A Venezuela continua fraturada, como atesta o resultado da votação – 56% para o “si”, 44% para o “no”. A oposição oligárquica, que se apresentou mais unida e decidiu participar da disputa democrática, ainda insiste nos meios golpistas e ilegais, ao desabastecer as prateleiras de mercadorias essenciais e ao desencadear uma poderosa campanha midiática. Ela mudou de tática, mas não do objetivo de derrubar Chávez.

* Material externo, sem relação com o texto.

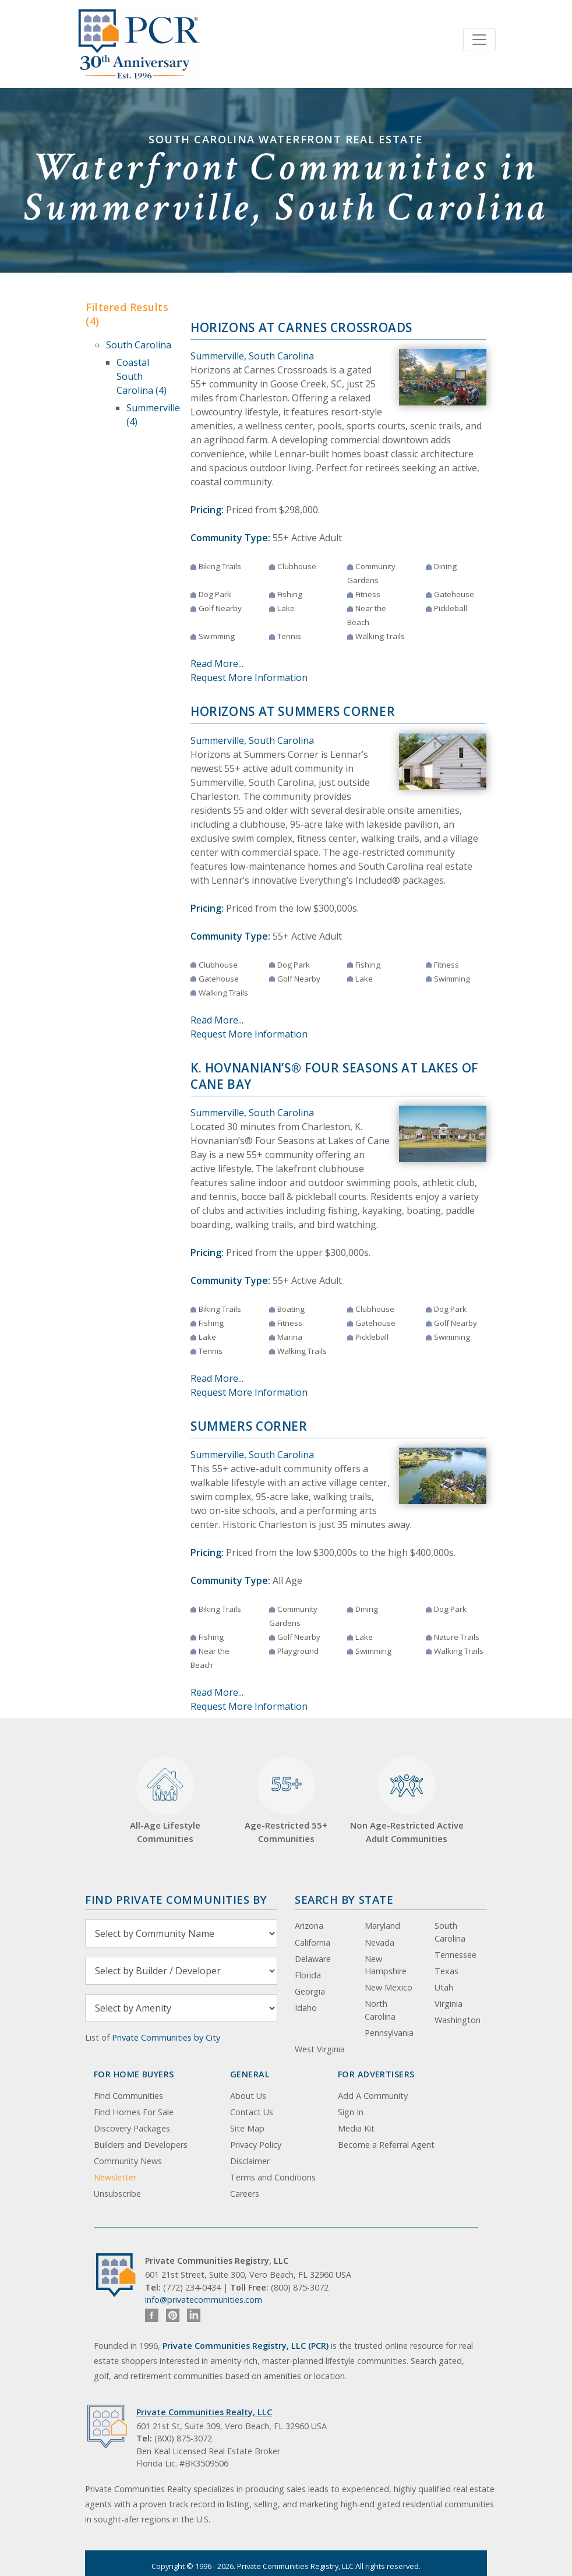 The image size is (572, 2576). I want to click on Tennessee, so click(455, 1954).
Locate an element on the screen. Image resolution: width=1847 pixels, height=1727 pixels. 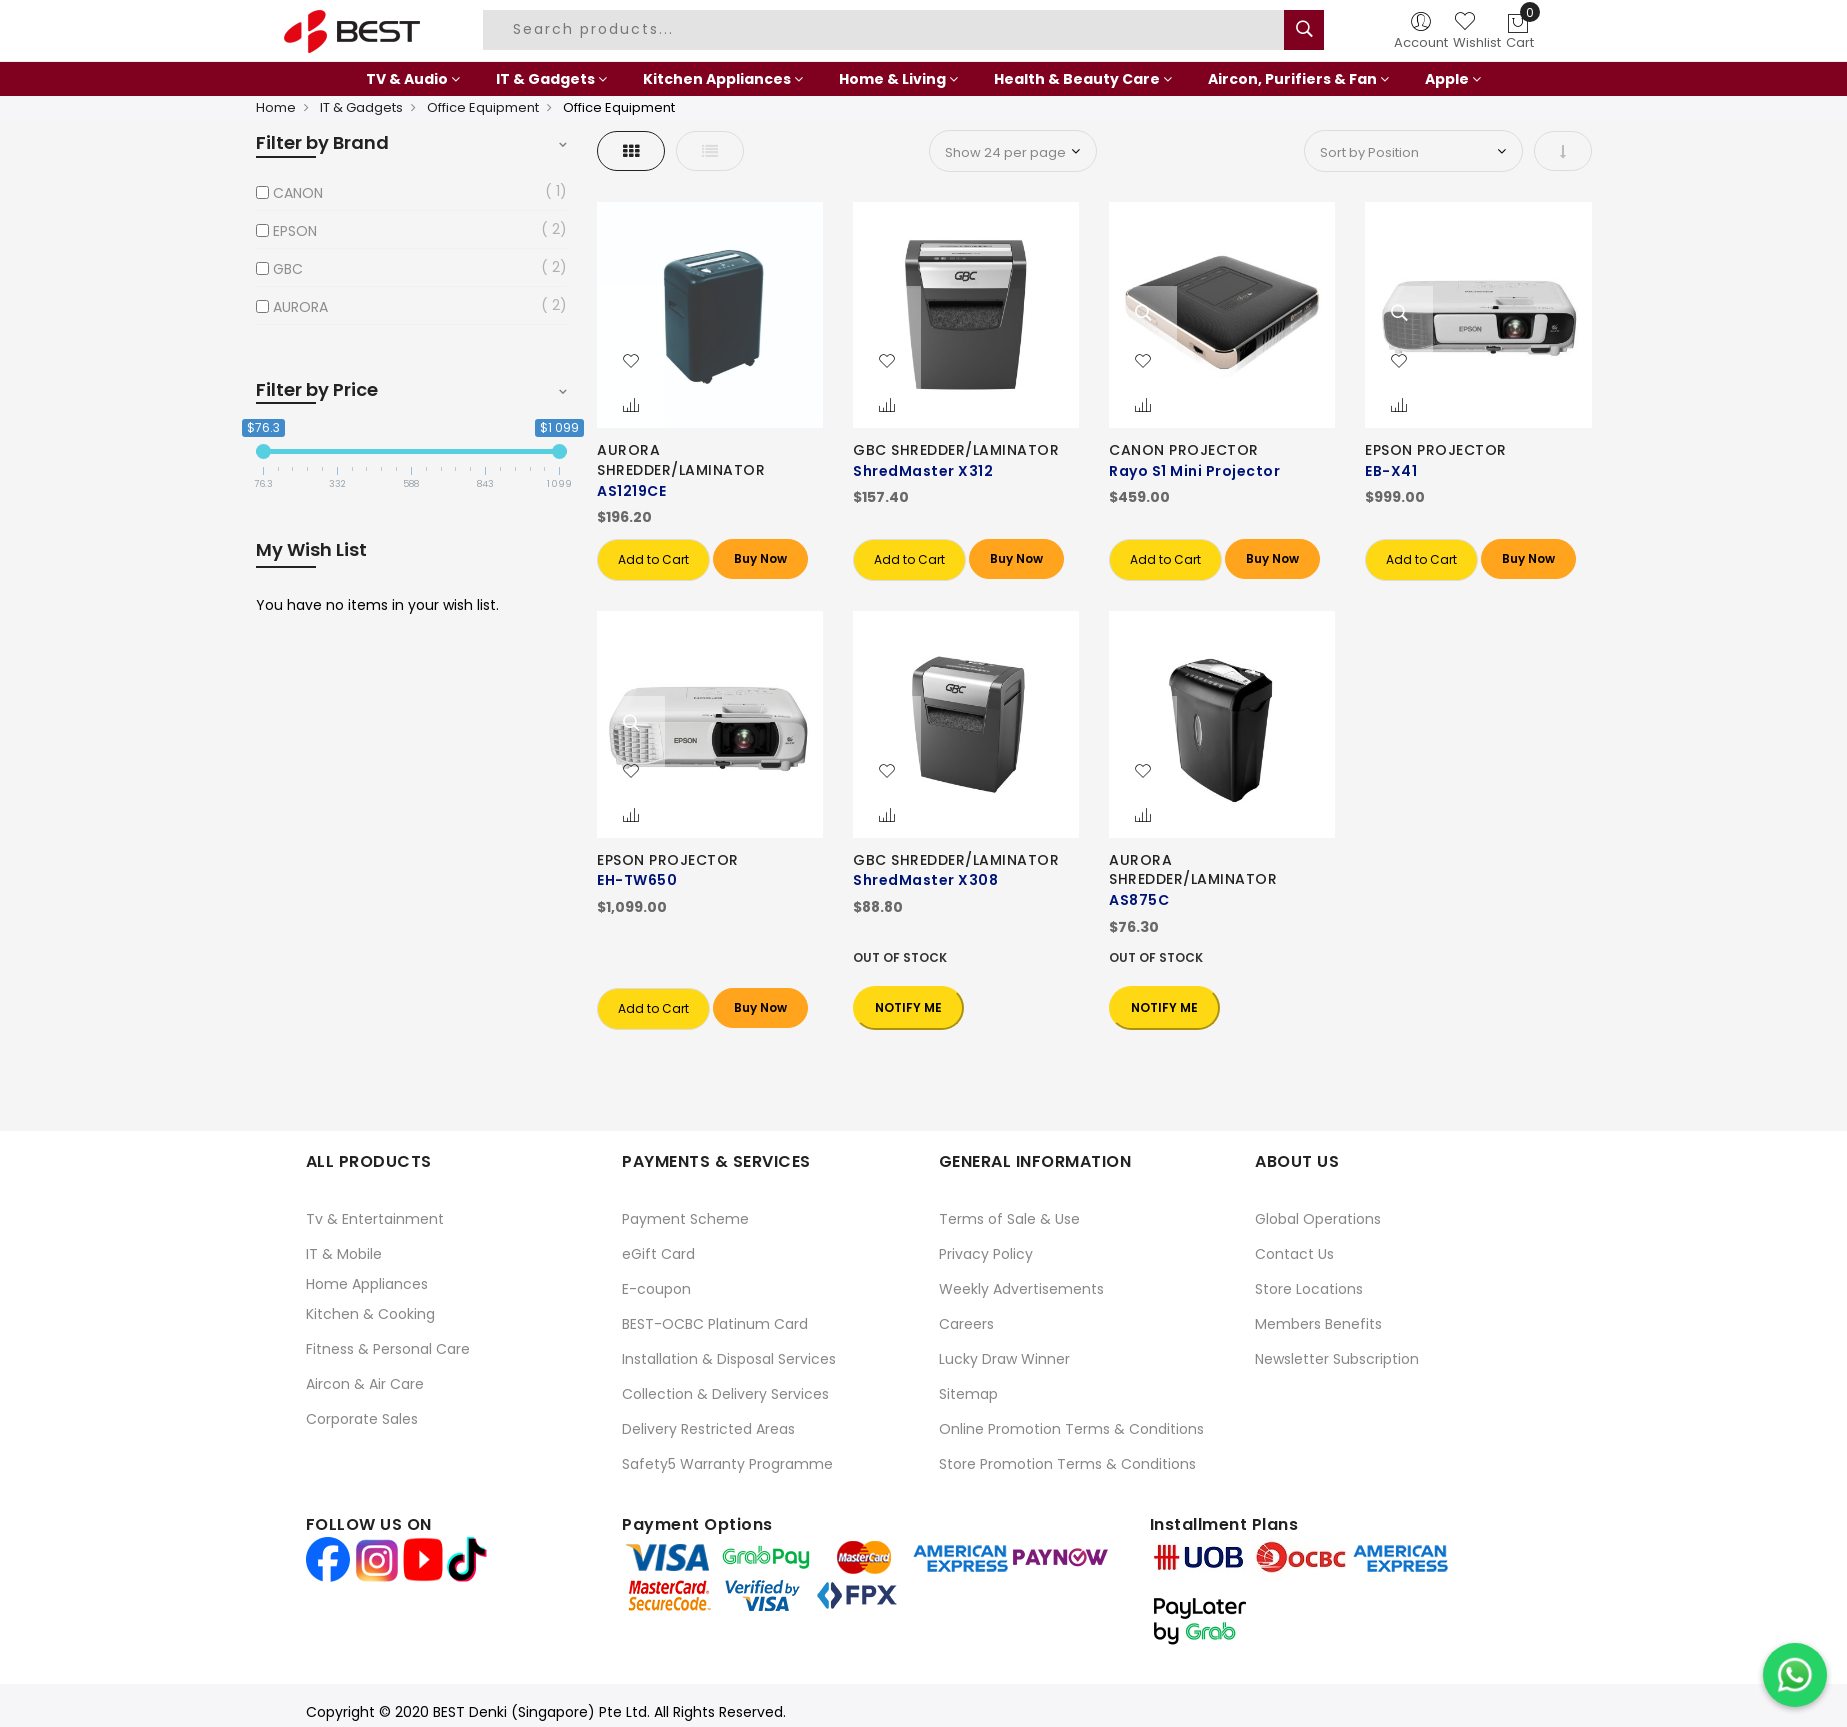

A mídia venezuelana, que arquitetou o golpe de abril de 2002 e outros atos de sabotagem, segue sendo o principal “partido da direita”. Faz de tudo para manipular corações e mentes. Segundo pesquisa do Observatório Mundial de Mídia, a campanha contra a emenda da reeleição teve 71% da cobertura nos veículos de comunicação; o “si” ficou com 29% dos noticiários.
Outra pesquisa, da Entorno Inteligente, apontou que de cada 100 artigos publicados na mídia impressa, 77 foram a favor do ‘no’ e 23 a favor do ‘si’. Nas principais cadeias de televisão, o estudo detectou 73% das matérias favoráveis ao ‘no’ e 27% favoráveis ao ‘si’.
Apesar do bombardeio midiático e das sabotagens patronais, Hugo Chávez venceu a 14ª eleição, das 15 realizadas nestes dez anos. Como afirma o sociólogo argentino Atílio Boron, o resultado do pleito é uma “péssima notícia para o império” e a oligarquia local. “A emenda constitucional que o povo venezuelano aprovou evidencia o desespero dos adversários, de dentro e de fora, da revolução bolivariana.
Eles estão conscientes de que a consolidação da liderança de Chávez e a continuidade de seu projeto reforçam os espaços da esquerda na balança política regional”. Aos poucos, com suas limitações e erros, a revolução bolivariana avança e abre novas perspectivas.
Uma trajetória de avanços
Empossado em 2 de fevereiro de 1999, o presidente Hugo Chávez completou 10 anos à frente da “revolução bolivariana” na Venezuela. Sua inesperada eleição, em dezembro de 1989, com 56% dos votos, foi uma resposta à devastação neoliberal e representou duro golpe ao bipartidarismo oligárquico imperante neste país desde 1958 - através do pacto de “Punto Fijo”.
Ela deu início a uma experiência inédita na América Latina, com a vitória de inúmeros governantes progressistas, antineoliberais, e recolocou na agenda política o debate sobre o “socialismo do século 21”.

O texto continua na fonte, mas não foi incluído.